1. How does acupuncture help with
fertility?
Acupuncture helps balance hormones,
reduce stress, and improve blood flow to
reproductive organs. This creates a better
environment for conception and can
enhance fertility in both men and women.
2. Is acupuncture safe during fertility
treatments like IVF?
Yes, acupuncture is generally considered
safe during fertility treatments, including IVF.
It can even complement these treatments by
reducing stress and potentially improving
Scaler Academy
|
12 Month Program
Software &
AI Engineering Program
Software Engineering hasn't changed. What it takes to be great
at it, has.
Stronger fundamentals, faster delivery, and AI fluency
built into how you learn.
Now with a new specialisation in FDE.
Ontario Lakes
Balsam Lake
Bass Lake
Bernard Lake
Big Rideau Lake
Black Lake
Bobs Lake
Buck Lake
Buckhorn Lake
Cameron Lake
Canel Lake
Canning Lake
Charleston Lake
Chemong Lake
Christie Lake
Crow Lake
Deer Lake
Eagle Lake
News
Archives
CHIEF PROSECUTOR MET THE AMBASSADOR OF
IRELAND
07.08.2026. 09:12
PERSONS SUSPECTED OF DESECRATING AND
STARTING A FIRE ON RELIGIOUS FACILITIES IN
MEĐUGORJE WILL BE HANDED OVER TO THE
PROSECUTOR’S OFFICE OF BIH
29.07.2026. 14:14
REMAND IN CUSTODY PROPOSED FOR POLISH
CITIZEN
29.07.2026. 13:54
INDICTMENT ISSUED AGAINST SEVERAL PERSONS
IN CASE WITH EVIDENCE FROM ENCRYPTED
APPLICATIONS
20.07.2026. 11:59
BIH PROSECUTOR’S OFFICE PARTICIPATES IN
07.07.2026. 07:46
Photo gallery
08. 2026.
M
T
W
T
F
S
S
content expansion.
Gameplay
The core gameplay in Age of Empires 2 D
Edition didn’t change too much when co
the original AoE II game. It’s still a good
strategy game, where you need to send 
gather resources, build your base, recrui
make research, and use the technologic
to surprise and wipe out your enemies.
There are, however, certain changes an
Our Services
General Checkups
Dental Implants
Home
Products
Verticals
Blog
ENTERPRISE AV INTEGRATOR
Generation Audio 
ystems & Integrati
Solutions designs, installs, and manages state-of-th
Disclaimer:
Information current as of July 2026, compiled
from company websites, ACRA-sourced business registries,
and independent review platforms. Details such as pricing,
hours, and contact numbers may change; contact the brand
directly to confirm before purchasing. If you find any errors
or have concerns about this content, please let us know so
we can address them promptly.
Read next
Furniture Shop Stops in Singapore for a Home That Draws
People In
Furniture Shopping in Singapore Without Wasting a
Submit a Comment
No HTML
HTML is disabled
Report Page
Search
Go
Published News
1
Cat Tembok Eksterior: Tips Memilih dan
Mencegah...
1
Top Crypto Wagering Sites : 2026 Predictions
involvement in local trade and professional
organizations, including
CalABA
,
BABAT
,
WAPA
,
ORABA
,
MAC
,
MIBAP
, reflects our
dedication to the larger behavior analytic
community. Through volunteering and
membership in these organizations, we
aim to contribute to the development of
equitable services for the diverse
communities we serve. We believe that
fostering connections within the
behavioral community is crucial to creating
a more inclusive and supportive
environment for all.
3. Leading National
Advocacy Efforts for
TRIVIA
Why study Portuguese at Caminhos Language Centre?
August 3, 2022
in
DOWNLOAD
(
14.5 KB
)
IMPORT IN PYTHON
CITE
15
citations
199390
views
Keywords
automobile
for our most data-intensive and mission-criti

══════════════════════════════

Give every record again, exactly as it reads.

*Output of the exercise:*
1. How does acupuncture help with
fertility?
Acupuncture helps balance hormones,
reduce stress, and improve blood flow to
reproductive organs. This creates a better
environment for conception and can
enhance fertility in both men and women.
2. Is acupuncture safe during fertility
treatments like IVF?
Yes, acupuncture is generally considered
safe during fertility treatments, including IVF.
It can even complement these treatments by
reducing stress and potentially improving
Scaler Academy
|
12 Month Program
Software &
AI Engineering Program
Software Engineering hasn't changed. What it takes to be great
at it, has.
Stronger fundamentals, faster delivery, and AI fluency
built into how you learn.
Now with a new specialisation in FDE.
Ontario Lakes
Balsam Lake
Bass Lake
Bernard Lake
Big Rideau Lake
Black Lake
Bobs Lake
Buck Lake
Buckhorn Lake
Cameron Lake
Canel Lake
Canning Lake
Charleston Lake
Chemong Lake
Christie Lake
Crow Lake
Deer Lake
Eagle Lake
News
Archives
CHIEF PROSECUTOR MET THE AMBASSADOR OF
IRELAND
07.08.2026. 09:12
PERSONS SUSPECTED OF DESECRATING AND
STARTING A FIRE ON RELIGIOUS FACILITIES IN
MEĐUGORJE WILL BE HANDED OVER TO THE
PROSECUTOR’S OFFICE OF BIH
29.07.2026. 14:14
REMAND IN CUSTODY PROPOSED FOR POLISH
CITIZEN
29.07.2026. 13:54
INDICTMENT ISSUED AGAINST SEVERAL PERSONS
IN CASE WITH EVIDENCE FROM ENCRYPTED
APPLICATIONS
20.07.2026. 11:59
BIH PROSECUTOR’S OFFICE PARTICIPATES IN
07.07.2026. 07:46
Photo gallery
08. 2026.
M
T
W
T
F
S
S
content expansion.
Gameplay
The core gameplay in Age of Empires 2 D
Edition didn’t change too much when co
the original AoE II game. It’s still a good
strategy game, where you need to send 
gather resources, build your base, recrui
make research, and use the technologic
to surprise and wipe out your enemies.
There are, however, certain changes an
Our Services
General Checkups
Dental Implants
Home
Products
Verticals
Blog
ENTERPRISE AV INTEGRATOR
Generation Audio 
ystems & Integrati
Solutions designs, installs, and manages state-of-th
Disclaimer:
Information current as of July 2026, compiled
from company websites, ACRA-sourced business registries,
and independent review platforms. Details such as pricing,
hours, and contact numbers may change; contact the brand
directly to confirm before purchasing. If you find any errors
or have concerns about this content, please let us know so
we can address them promptly.
Read next
Furniture Shop Stops in Singapore for a Home That Draws
People In
Furniture Shopping in Singapore Without Wasting a
Submit a Comment
No HTML
HTML is disabled
Report Page
Search
Go
Published News
1
Cat Tembok Eksterior: Tips Memilih dan
Mencegah...
1
Top Crypto Wagering Sites : 2026 Predictions
involvement in local trade and professional
organizations, including
CalABA
,
BABAT
,
WAPA
,
ORABA
,
MAC
,
MIBAP
, reflects our
dedication to the larger behavior analytic
community. Through volunteering and
membership in these organizations, we
aim to contribute to the development of
equitable services for the diverse
communities we serve. We believe that
fostering connections within the
behavioral community is crucial to creating
a more inclusive and supportive
environment for all.
3. Leading National
Advocacy Efforts for
TRIVIA
Why study Portuguese at Caminhos Language Centre?
August 3, 2022
in
DOWNLOAD
(
14.5 KB
)
IMPORT IN PYTHON
CITE
15
citations
199390
views
Keywords
automobile
for our most data-intensive and mission-criti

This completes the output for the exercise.